I think it is due to the fact the photon gas can pop up from nowhere (i.e. vacuum fluctuation).
$$ f_{BE}(\varepsilon)=\dfrac{1}{e^{(\varepsilon-\mu)/(k_B T)}-1}$$
The chemical potential can be thought of as how accepting the system is of new particles -- how much work you have to do to stick a new particle in the system.
Since you can stick as many bosons in a given state as you want, the system is always accepting of new particles. At worst, you have to do zero work to add a boson (corresponding to $\mu=0$), and often the system is happy to take in a new particle (corresponding to $\mu<0$).
In contrast, you can only put one fermion in a given state. If you have a fermion with a certain energy, and you want to add it to a system where the state of that energy is already occupied, the system has to play musical chairs to make that happen. You may have to push that fermion in there, in which case the system will not be happy about it; you'd have to do some work ($\mu>0$).
In the case of photons, the system will take any energy you give it, but it won't reward you for it; it just doesn't care. $\mu=0$. It would be weird if $\mu$ were negative, because that would make it suck in all the photons (energy) it could get its hands on.
Edit in response to question in comment:
Why is $\mu$ the energy needed to stick in another particle?

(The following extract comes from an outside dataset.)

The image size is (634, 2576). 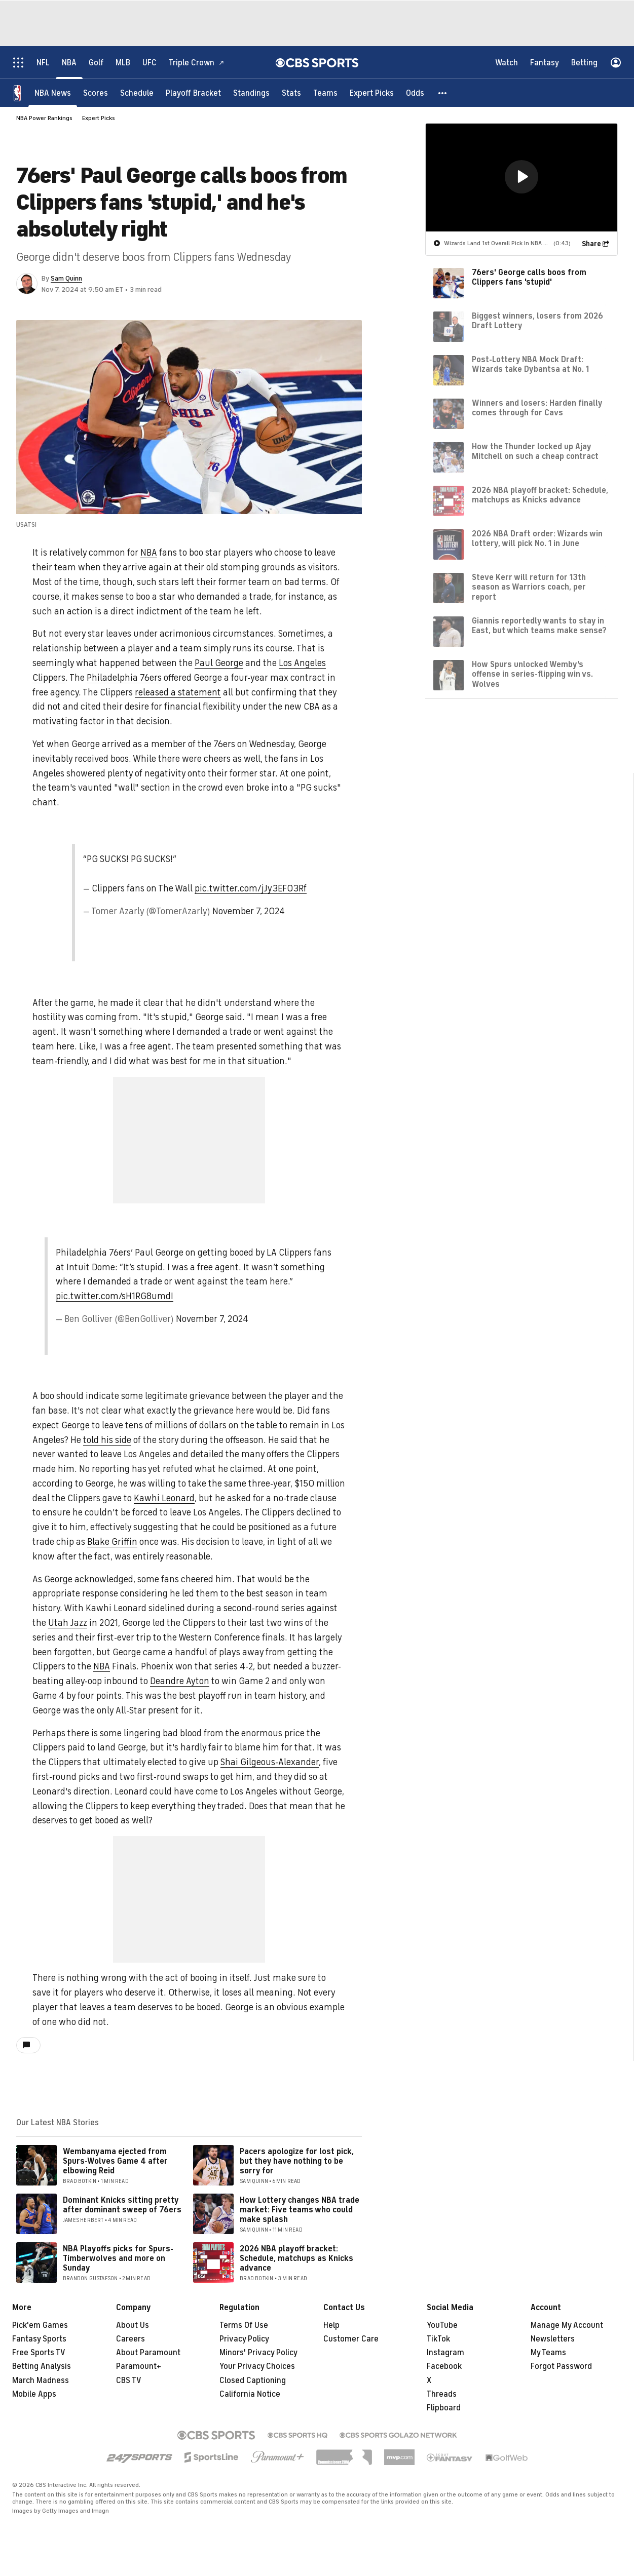 What do you see at coordinates (444, 2366) in the screenshot?
I see `Facebook` at bounding box center [444, 2366].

Let's work with a Maxwell-Boltzmann distribution because it's simpler. (Truthfully, I'm not sure how to do it with Bose-Einstein or Fermi-Dirac, but I'm not going to lose sleep over it; you can have fun with that.) Say you have states of energy $\epsilon_i$, $N$ particles, and $E$ total energy. You then have two normalization conditions:
$$N=\sum_in\left(\epsilon_i\right)=\sum_ie^{\alpha+\beta\epsilon_i}$$ $$E=\sum_i\epsilon_in\left(\epsilon_i\right)=\sum_i\epsilon_ie^{\alpha+\beta\epsilon_i}$$
(I like this notation better; $\beta=\left(k_bT\right)^{-1}$, and $\alpha=-\beta\mu$)

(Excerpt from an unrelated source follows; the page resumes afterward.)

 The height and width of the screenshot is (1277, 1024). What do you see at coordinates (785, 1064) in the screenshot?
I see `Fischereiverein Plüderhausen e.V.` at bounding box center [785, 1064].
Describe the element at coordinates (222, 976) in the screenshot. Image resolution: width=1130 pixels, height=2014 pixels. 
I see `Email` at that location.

We want to show that the chemical potential is the change in system energy when increasing the number of particles: $\frac{\partial E}{\partial N}=\mu$.
Starting off:
$$N=e^\alpha\sum_ie^{\beta\epsilon_i}$$ $$e^\alpha=\frac{N}{Z}$$
where $Z=\sum_ie^{\beta\epsilon_i}$. Note that $\frac{\partial Z}{\partial\beta}=\sum_i\epsilon_ie^{\beta\epsilon_i}$
Then
$$E=\frac{N}{Z}\sum_i\epsilon_ie^{\beta\epsilon_i}$$ $$E=\frac{N}{Z}\frac{\partial Z}{\partial\beta}$$ $$E=N\frac{\partial}{\partial\beta}\ln{Z}$$ $$\frac{\partial E}{\partial N}=\frac{\partial}{\partial\beta}\ln{Z}$$
Putting it all together in terms of $\mu$
$$e^{-\beta\mu}=\frac{N}{Z}$$ $$-\beta\mu=\ln{N}-\ln{Z}$$ $$\ln{Z}=\ln{N}+\beta\mu$$ $$\frac{\partial}{\partial\beta}\ln{Z}=\mu$$ $$\frac{\partial E}{\partial N}=\mu$$ QED
To be a little more precise: the chemical potential of a non-interacting Bose gas must be exceed the energy of the ground state single particle energy of that gas. If there are (as say, in $^4\rm He$) repulsive interactions between the particles, the chemical potential can be anything.
I think you can consider the zero chemical potential to be an effect of popping up of photon. Both chemical potential and the temperature appears as a undetermined multiplier due to conservation of energy and number of particle respectively. For photon, there is no conservation of particle number and hence the corresponding undetermined multiplier, i.e. the chemical potential ($\mu/kT$ to be precise) is also zero for all energy states.
In other way you can say that since the number of particle is indefinite for each energy level, the equilibrium configuration is described by the minimisation of the free energy, $\partial A / \partial N_i =0$. When all the $N_i$ are independent of each other (as a result of spontaneous production and destruction of photon), this implies $\mu_i=0$ for all $i$.
For other cases, I'm not sure why your lecturer said it always has to be nonpositive. It is true that the chemical potential has to be less than the energy of the lowest level (less than the lowest $\varepsilon$). Depending on potentials and such, that lowest energy may be positive or negative.
– Nanite Jan 04 '14 at 10:55